Data extract:

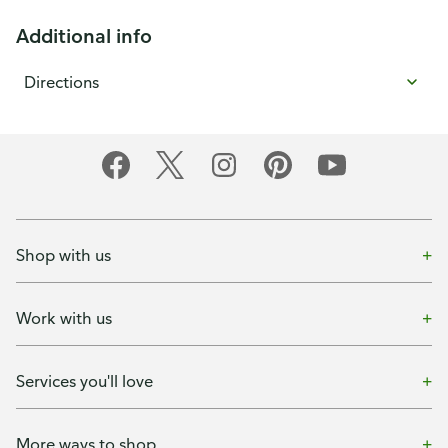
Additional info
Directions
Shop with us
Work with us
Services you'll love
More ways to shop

---

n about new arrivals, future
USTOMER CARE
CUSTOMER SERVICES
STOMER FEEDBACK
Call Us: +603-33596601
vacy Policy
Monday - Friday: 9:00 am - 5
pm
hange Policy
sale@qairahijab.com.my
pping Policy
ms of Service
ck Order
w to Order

...

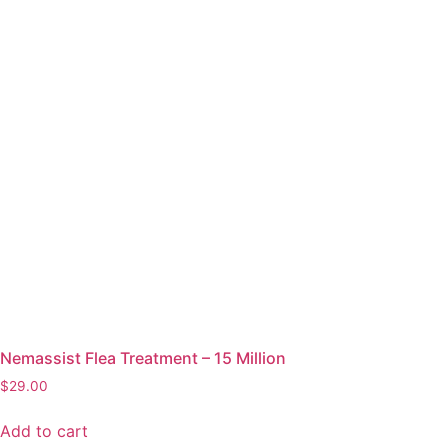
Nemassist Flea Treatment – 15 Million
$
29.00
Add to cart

Task to carry out: The required output is every line above from the one with "Additional info" down to the one with "More ways to shop", restated word for word, ends included.

Output of the exercise:
Additional info
Directions
Shop with us
Work with us
Services you'll love
More ways to shop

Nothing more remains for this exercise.